- WHAT THIS TASK INVOLVES: Write out every record below exactly as it stands, leaving the pictures out.

Saved entries
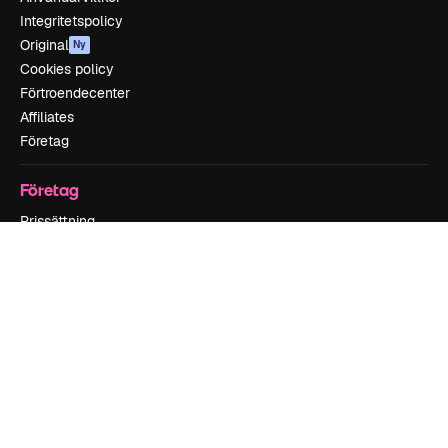
Integritetspolicy
Original
Ny
Cookies policy
Förtroendecenter
Affiliates
Företag
Företag
Prissättning
Om oss
Recensioner
Karriär
Söktrender
Blogg
Händelser
Slidesgo
Sälj innehåll
Pressrum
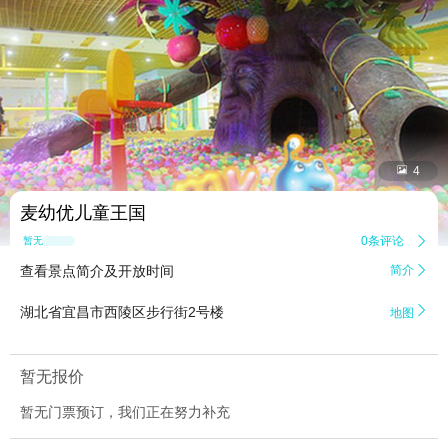


4
麦幼优儿童王国
0条评论

暂无点评
查看景点简介及开放时间
简介


湖北省宜昌市西陵区步行街2号楼
地图
暂无报价
暂无门票预订，我们正在努力补充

- EXERCISE RESULT:
Integritetspolicy
Original
Ny
Cookies policy
Förtroendecenter
Affiliates
Företag
Företag
Prissättning
Om oss
Recensioner
Karriär
Söktrender
Blogg
Händelser
Slidesgo
Sälj innehåll
Pressrum


4
麦幼优儿童王国
0条评论

暂无点评
查看景点简介及开放时间
简介


湖北省宜昌市西陵区步行街2号楼
地图
暂无报价
暂无门票预订，我们正在努力补充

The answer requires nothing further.